-
Notifications
You must be signed in to change notification settings - Fork 279
Description
I created an experiment using 731 executables from the base Ubuntu 22 system (sample set):
For ground-truth function start data I retrieved debug information for executables in the sample set using debuginfod (from: https://debuginfod.ubuntu.com, 450 executables had debug info available). For files that had debug info, I extracted the functions starts.
To validate my ground truth data, I compared the 29,481 function starts found in debug info to those found in the .eh_frame section of the original executables. I limited the functions starts to those functions that had a function size larger than 0 according to the debug information. All but 3 function starts were found in the .eh_frame sections.
Based on the bap project's Ubuntu noble Dockerfile, I installed bap and it's dependencies. I added bap-byteweight-frontend
package to the base bap system. For each executable I ran the following command to find function starts:
.opam/4.14/bin/bap-byteweight find <exe path>
I compared the results to my ground truth data and it did not compare well.
- Total functions according to debug data: 29,481
- Functions found in .eh_frame: 29,478
- Functions found by ByteWeight: 1,401
I used the default function signatures that are shipped with bap which appear to come from:
and has the structure:
.
├── Ghidra
│ ├── LICENSE
│ ├── NOTICE
│ └── Processors
...
│ └── x86
│ └── data
│ └── patterns
│ ├── patternconstraints.xml
│ ├── x86-16_default_patterns.xml
│ ├── x86-64gcc_patterns.xml
│ ├── x86-64win_patterns.xml
│ ├── x86delphi_patterns.xml
│ ├── x86gcc_patterns.xml
│ └── x86win_patterns.xml
├── sigs
...
│ └── x86_64
│ ├── clang
│ │ └── bytes
│ ├── default
│ │ └── bytes
│ ├── gcc
│ │ └── bytes
│ ├── gcc-8
│ │ └── bytes
│ └── icc
│ └── bytes
...
61 directories, 47 files
Naturally the results have raised questions for me. I am trying to understand the following:
-
What explains the low function start recovery rate by bap-byteweight?

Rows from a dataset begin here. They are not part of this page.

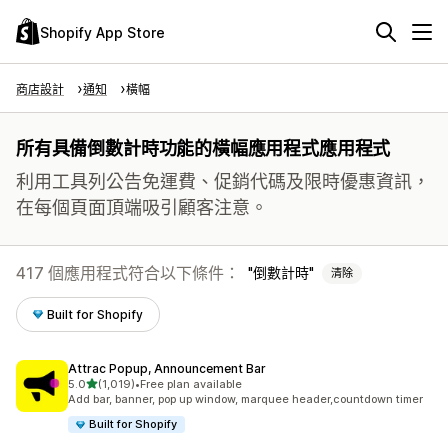
Shopify App Store
商店設計
通知
橫幅
所有具備倒數計時功能的橫幅應用程式應用程式
利用工具列公告免運費、促銷代碼及限時優惠資訊，
在每個頁面頂端吸引顧客注意。
417 個應用程式符合以下條件：
倒數計時
清除
Built for Shopify
Attrac Popup, Announcement Bar
滿分 5 顆星
5.0
(1,019)
•
Free plan available
共有 1019 則評價
Add bar, banner, pop up window, marquee header,countdown timer
Built for Shopify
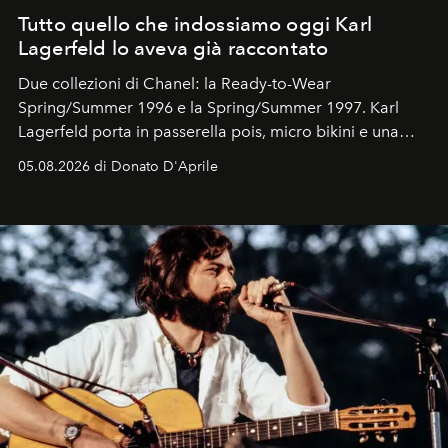
Tutto quello che indossiamo oggi Karl
Lagerfeld lo aveva già raccontato
Due collezioni di Chanel: la Ready-to-Wear
Spring/Summer 1996 e la Spring/Summer 1997. Karl
Lagerfeld porta in passerella pois, micro bikini e una
logomania pensata per la spiaggia
, con Cindy, Linda,
05.08.2026 di Donato D'Aprile
Kate, Claudia e Carla una dietro l'altra. Trent'anni dopo,
in un'industria che vive di archivi, quel guardaroba resta
uno dei documenti più contemporanei che abbiamo.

- Do I need to specify which signatures to use?
-
How can I generate new byteweight signatures? I see that there is a "train" command for bap-byteweight. What is the format of the set of files? Must they have debug information in them?
- If I want to improve recovery rate, what should I use as the training set?
- How do I instruct bap-byteweight to use different signatures?
-
There are many subdirectories in the bap signatures package. They are categorized by architecture and compiler. When the bap-byteweight "find" command is run, which signatures are used?
- An unknown binary would not have the compiler embedded in it (in general).